Theorie Kolloquium | January 24, 16:30

Computationally Universal Phases of Quantum Matter

Robert Raussendorf

Measurement based quantum computation is a scheme of universal quantum computation in which the computational process is driven by measurements alone [1]. No unitary evolution takes place. In fact, the measurements employed are all local, and thus the computational power hinges on the initial quantum state—hence called the resource state. Some resource states give universal computational power, but most quantum states in Hilbert space provide no computational power at all [2]. This picture changes in the presence of symmetry. Namely, for phases of ground states of symmetric Hamiltonians, i.e., symmetry-protected topological (SPT) phases, it has been found that computational power is uniform across those phases.

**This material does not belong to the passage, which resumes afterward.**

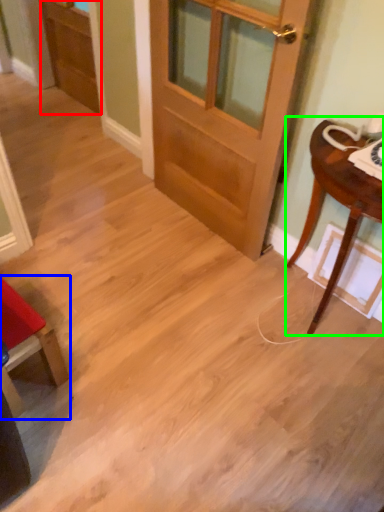 Question: Considering the real-world distances, which object is closest to screen door (highlighted by a red box)? chair (highlighted by a blue box) or table (highlighted by a green box).

Choices:
 (A) chair
 (B) table

Answer: (A) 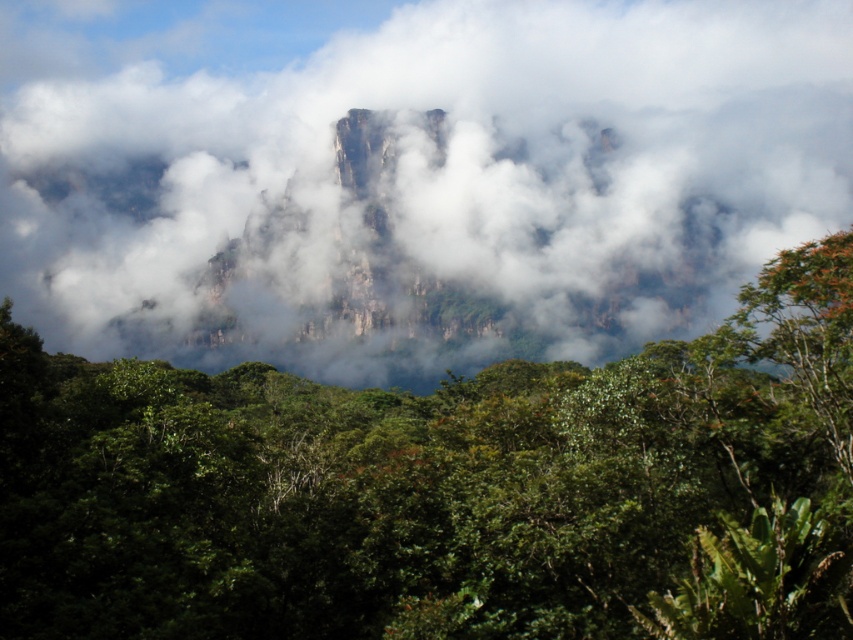 Question: Is white fluffy cloud at center to the left of green leafy tree at upper center from the viewer's perspective?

This observation gave rise to the term `computational phases of quantum matter’ [3,4]. In my talk, I give a short history of this line of research, and then present examples of symmetry protected quantum phases that have universal computational power [5 - 7]. Joint work with: C. Okay, D.-S. Wang, D.T. Stephen, J. Bermejo-Vega, A. Prakash, and H.P. Nautrup. [1] R. Raussendorf and H.J.Briegel, Phys. Rev. Lett. 86, 5188 (2001). [2] D. Gross, S. T. Flammia, and J. Eisert, Phys. Rev. Lett. 102, 190501 (2009). [3] A. C. Doherty and S. D. Bartlett, Phys. Rev. Lett. 103, 020506 (2009). [4] A. Miyake, Phys. Rev. Lett. 105, 040501 (2010). [5] R. Raussendorf et al., Phys. Rev. Lett. 122, 090501 (2019). [6] D.T. Stephen et al., Quantum 3, 142 (2019). [7] A.K. Daniel, R.N. Alexander, A. Miyake, Quantum 4, 228 (2020).